Source data ::

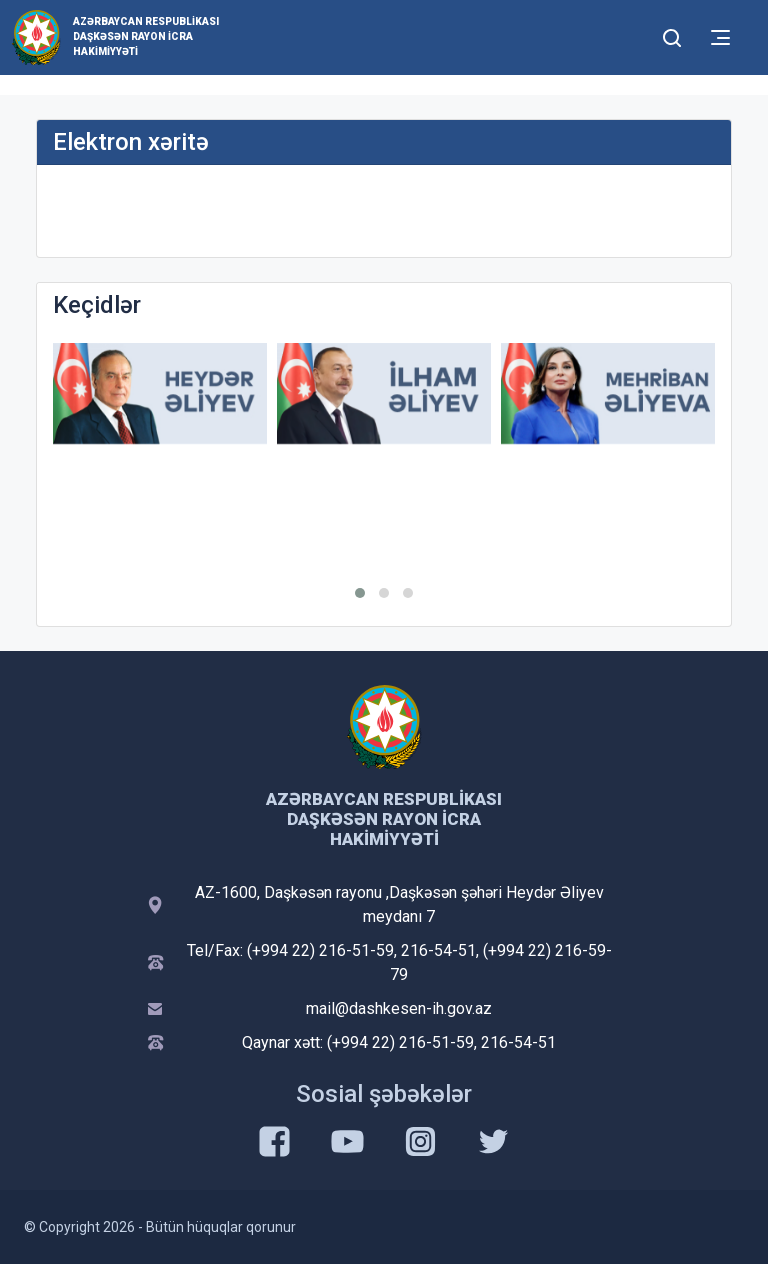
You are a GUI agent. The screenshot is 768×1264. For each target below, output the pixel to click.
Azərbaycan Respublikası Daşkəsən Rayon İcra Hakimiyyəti (146, 36)
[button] (360, 593)
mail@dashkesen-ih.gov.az (399, 1008)
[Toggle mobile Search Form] (672, 35)
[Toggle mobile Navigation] (720, 37)
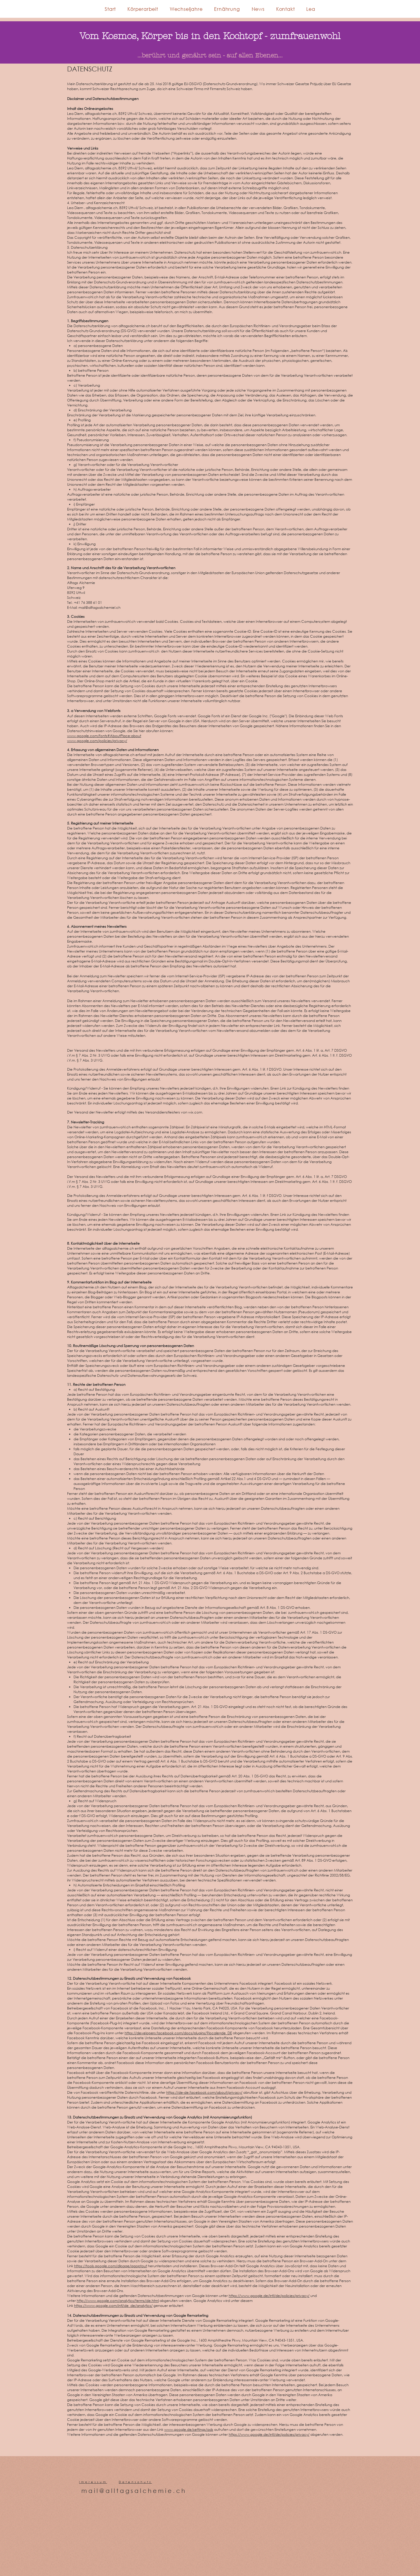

Problem statement :: Print the listing exactly, minus any pictures.

Response ::
You are a GUI agent. The screenshot is 768×1264. For each target below, output the pixel to click.
Azərbaycan Respublikası Daşkəsən Rayon İcra Hakimiyyəti (146, 36)
[button] (360, 593)
mail@dashkesen-ih.gov.az (399, 1008)
[Toggle mobile Search Form] (672, 35)
[Toggle mobile Navigation] (720, 37)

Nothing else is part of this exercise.